The return_url fires no matter what the customer did — changed plan, browsed, or nothing — so it proves only that they came back. Acting on it either double-writes a row the webhook already owns, or reads a projection the webhook hasn’t updated yet. Do nothing stateful on return; read and poll.

The return URL omits the subscription id, so refreshEntitlementFromStripe can’t know which subscription changed and updates the wrong row.

Stripe rate-limits the return redirect, so calling Stripe again on render risks a 429 that breaks the billing page.

Given the five statuses your row stores, for which one does hasActiveAccess return false even though, mid-cycle, the customer might still be inside a period they’ve paid for?

canceled — and the “paid through the end of the month after cancelling” case never reaches it, because Stripe keeps that subscription active (with cancelAtPeriodEnd: true) until the period actually ends.

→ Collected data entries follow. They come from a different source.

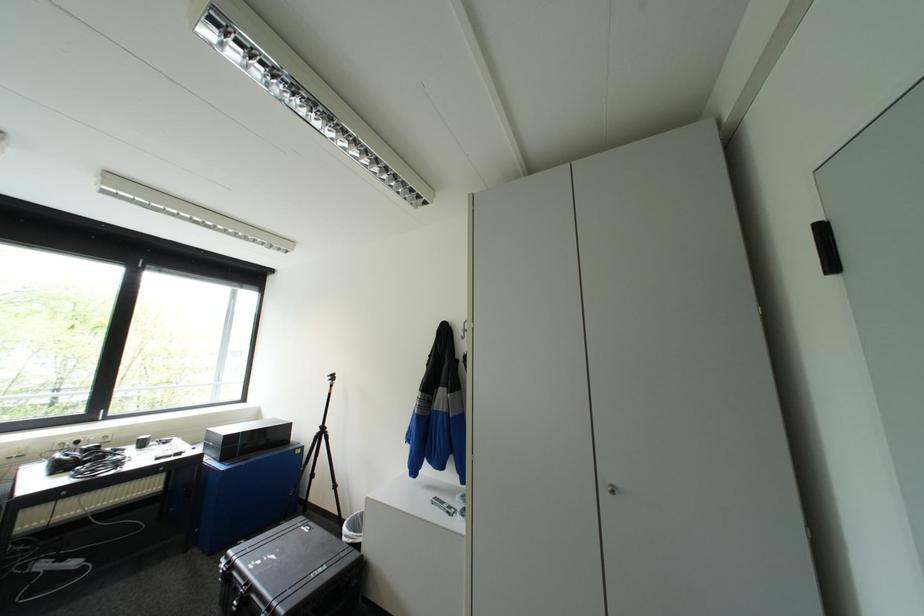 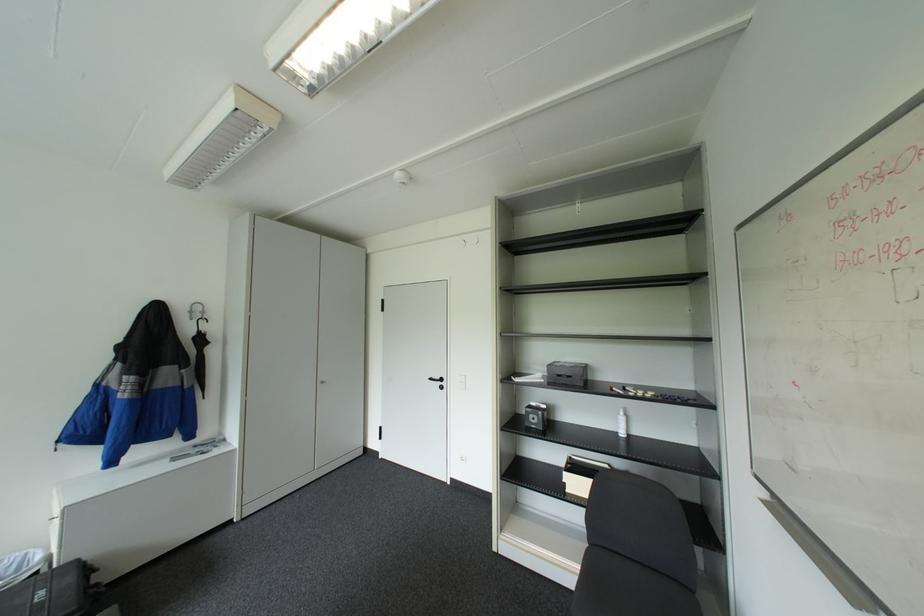 Find the pixel in the second image that matches (470,337) in the first image.

(200, 318) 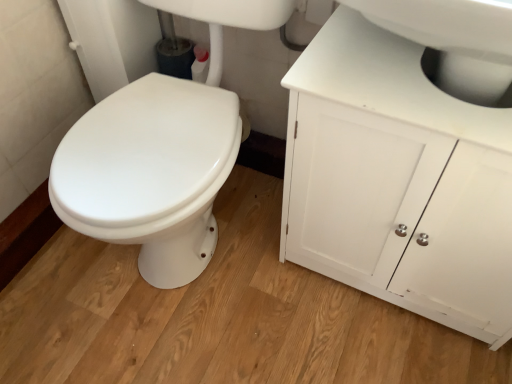 Question: From the image's perspective, is white glossy sink at upper right positioned above or below white matte cabinet at upper right?

Choices:
 (A) below
 (B) above

Answer: (B)

Question: Relative to white matte cabinet at upper right, is white glossy sink at upper right in front or behind?

Choices:
 (A) front
 (B) behind

Answer: (A)

Question: Considering the positions of point (421, 13) and point (393, 167), is point (421, 13) closer or farther from the camera than point (393, 167)?

Choices:
 (A) closer
 (B) farther

Answer: (A)

Question: Looking at their shapes, would you say white matte cabinet at upper right is wider or thinner than white glossy sink at upper right?

Choices:
 (A) wide
 (B) thin

Answer: (B)

Question: From the image's perspective, is white matte cabinet at upper right positioned above or below white glossy sink at upper right?

Choices:
 (A) above
 (B) below

Answer: (B)

Question: Is white matte cabinet at upper right spatially inside white glossy sink at upper right, or outside of it?

Choices:
 (A) outside
 (B) inside

Answer: (A)

Question: In terms of height, does white matte cabinet at upper right look taller or shorter compared to white glossy sink at upper right?

Choices:
 (A) tall
 (B) short

Answer: (A) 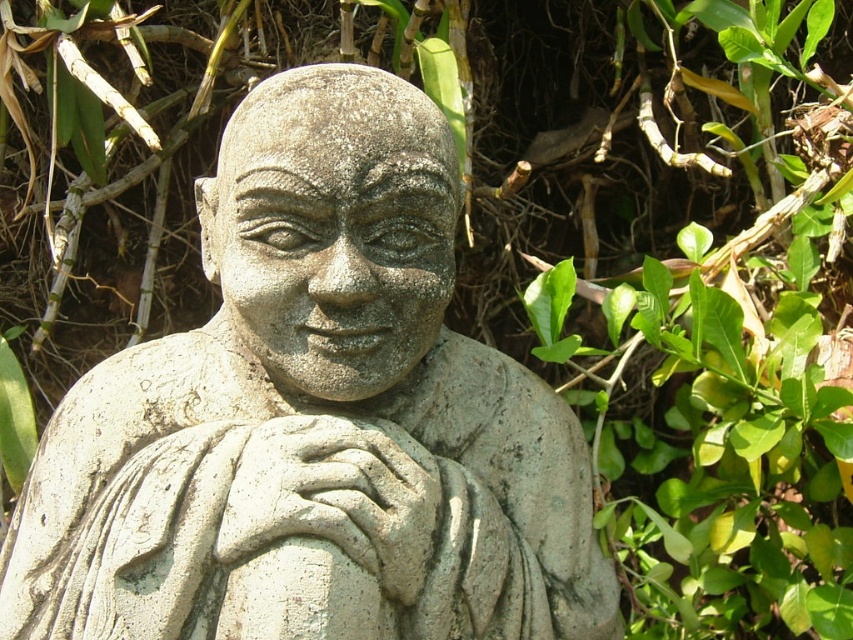 You are standing in front of the gray stone statue at center. If you want to touch the statue, will your hand reach it from where you are standing?

The gray stone statue at center and viewer are 36.77 inches apart, so yes, your hand can reach it since the distance is within arm length.

You are an art conservator examining the gray stone statue at center and the gray stone hand at center. Based on their sizes, which object might require a larger protective covering to prevent weathering?

The gray stone statue at center is larger in size than the gray stone hand at center, so it would require a larger protective covering to prevent weathering. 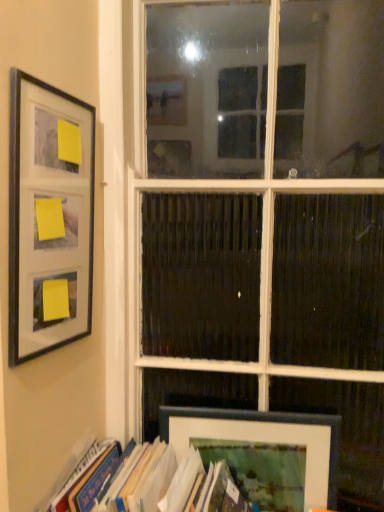 Question: Does matte black frame at left, marked as the second picture frame in a right-to-left arrangement, appear on the left side of hardcover book at lower left?

Choices:
 (A) yes
 (B) no

Answer: (A)

Question: Is matte black frame at left, the second picture frame positioned from the back, positioned far away from hardcover book at lower left?

Choices:
 (A) no
 (B) yes

Answer: (A)

Question: Is matte black frame at left, the 2th picture frame ordered from the bottom, smaller than hardcover book at lower left?

Choices:
 (A) yes
 (B) no

Answer: (A)

Question: Is matte black frame at left, placed as the first picture frame when sorted from front to back, facing away from hardcover book at lower left?

Choices:
 (A) yes
 (B) no

Answer: (B)

Question: Is matte black frame at left, placed as the first picture frame when sorted from front to back, shorter than hardcover book at lower left?

Choices:
 (A) no
 (B) yes

Answer: (A)

Question: In the image, is hardcover book at lower left on the left side or the right side of matte black frame at lower right, marked as the second picture frame in a left-to-right arrangement?

Choices:
 (A) right
 (B) left

Answer: (B)

Question: In terms of height, does hardcover book at lower left look taller or shorter compared to matte black frame at lower right, arranged as the 1th picture frame when ordered from the bottom?

Choices:
 (A) tall
 (B) short

Answer: (B)

Question: Looking at the image, does hardcover book at lower left seem bigger or smaller compared to matte black frame at lower right, which is counted as the second picture frame, starting from the top?

Choices:
 (A) big
 (B) small

Answer: (A)

Question: From the image's perspective, relative to matte black frame at lower right, arranged as the 2th picture frame when viewed from the front, is hardcover book at lower left above or below?

Choices:
 (A) above
 (B) below

Answer: (B)

Question: Considering the positions of matte black frame at left, placed as the first picture frame when sorted from front to back, and matte black frame at lower right, which is counted as the second picture frame, starting from the top, in the image, is matte black frame at left, placed as the first picture frame when sorted from front to back, wider or thinner than matte black frame at lower right, which is counted as the second picture frame, starting from the top,?

Choices:
 (A) wide
 (B) thin

Answer: (A)

Question: From a real-world perspective, relative to matte black frame at lower right, arranged as the 2th picture frame when viewed from the front, is matte black frame at left, positioned as the first picture frame in top-to-bottom order, vertically above or below?

Choices:
 (A) below
 (B) above

Answer: (B)

Question: Looking at the image, does matte black frame at left, which appears as the 1th picture frame when viewed from the left, seem bigger or smaller compared to matte black frame at lower right, arranged as the 2th picture frame when viewed from the front?

Choices:
 (A) big
 (B) small

Answer: (A)

Question: Is matte black frame at left, the 2th picture frame ordered from the bottom, to the left or to the right of matte black frame at lower right, marked as the second picture frame in a left-to-right arrangement, in the image?

Choices:
 (A) left
 (B) right

Answer: (A)

Question: In terms of width, does white glass window at center look wider or thinner when compared to hardcover book at lower left?

Choices:
 (A) wide
 (B) thin

Answer: (B)

Question: Relative to hardcover book at lower left, is white glass window at center in front or behind?

Choices:
 (A) behind
 (B) front

Answer: (A) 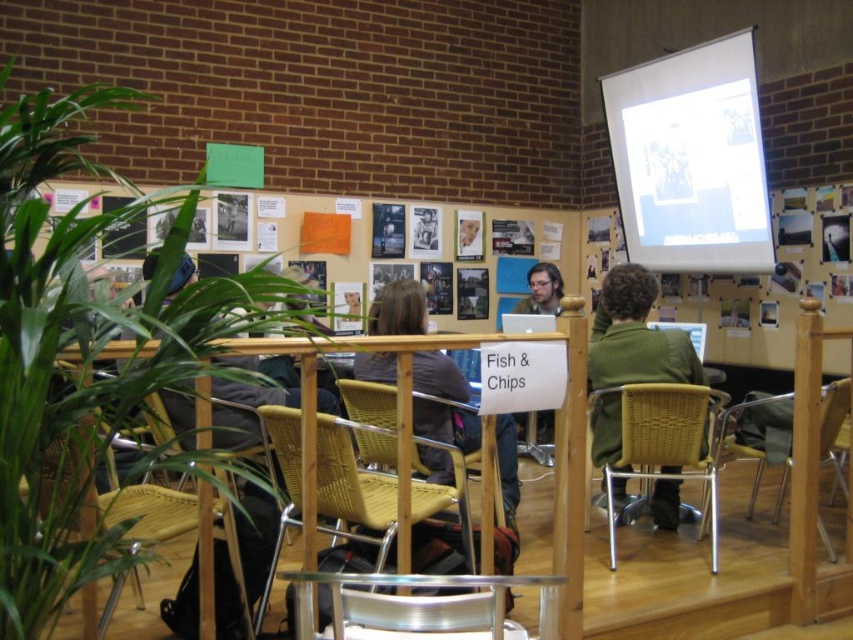 Can you confirm if white matte projection screen at upper right is positioned to the right of clear plastic chair at lower center?

Indeed, white matte projection screen at upper right is positioned on the right side of clear plastic chair at lower center.

Is point (737, 260) positioned behind point (442, 614)?

Yes, point (737, 260) is behind point (442, 614).

The width and height of the screenshot is (853, 640). I want to click on white matte projection screen at upper right, so click(x=691, y=160).

Does green leafy plant at left have a lesser width compared to white matte projection screen at upper right?

Indeed, green leafy plant at left has a lesser width compared to white matte projection screen at upper right.

Who is positioned more to the left, green leafy plant at left or white matte projection screen at upper right?

Result: green leafy plant at left is more to the left.

Locate an element on the screen. green leafy plant at left is located at coordinates (80, 355).

Does green leafy plant at left appear on the right side of white paper at upper center?

Incorrect, green leafy plant at left is not on the right side of white paper at upper center.

Is green leafy plant at left closer to the viewer compared to white paper at upper center?

That is True.

Describe the element at coordinates (80, 355) in the screenshot. This screenshot has height=640, width=853. I see `green leafy plant at left` at that location.

Where is `green leafy plant at left`? The width and height of the screenshot is (853, 640). green leafy plant at left is located at coordinates (80, 355). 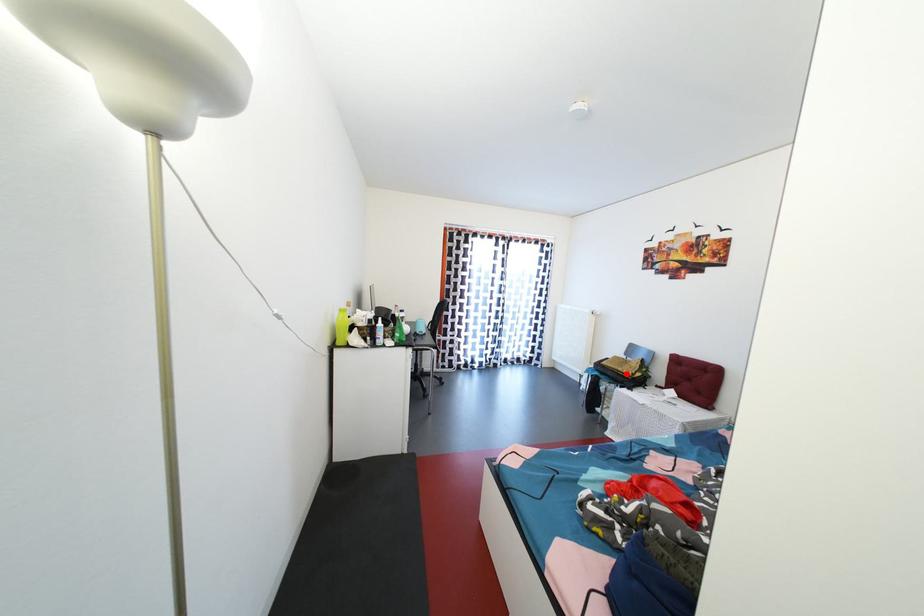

By the time the status reads canceled, access is genuinely over.

canceled — so the gate must special-case it, granting access while currentPeriodEnd is still in the future and only denying once that date passes.

past_due — a failed renewal means the paid period has lapsed, so access is denied while Stripe retries the card.

A Pro-only export runs inside a Server Action. When requirePlan('pro') throws a BillingError for an org that’s canceled, how should the action respond, and what Result code does it use?

Catch the BillingError, return err('forbidden', error.message), and re-throw anything that isn’t a BillingError. There’s no payment_required code — a tier refusal maps to forbidden, and the billing-specific reason already lives on BillingError.code.

Let the BillingError propagate so the segment’s error.tsx boundary catches it and renders the upgrade screen — the same as a Server Component.

Catch it and add a new payment_required member to the Result error union so the form can distinguish a paywall from an ordinary forbidden.

Run the three-question wrapper test on Cloudflare R2’s storage SDK: the call is verbose (PutObjectCommand({ Bucket, Key, Body, ContentType })), R2/S3/Backblaze are interchangeable, and it’s used in exactly two places with no cross-cutting rule. What’s the verdict?

A helper. The shape is read-hostile and the swap cost is real (two yeses), but there’s no discipline that must be centralized and the call sites don’t multiply — so a presignedPut(key) helper wraps the verbosity while the SDK stays importable. An interface needs three-of-three.

An interface in /lib. Verbose shape plus a real swap cost is enough to forbid the SDK outside one directory, the same as billing.

A direct call. With only two call sites there’s nothing worth wrapping, so app code should construct PutObjectCommand inline at each site.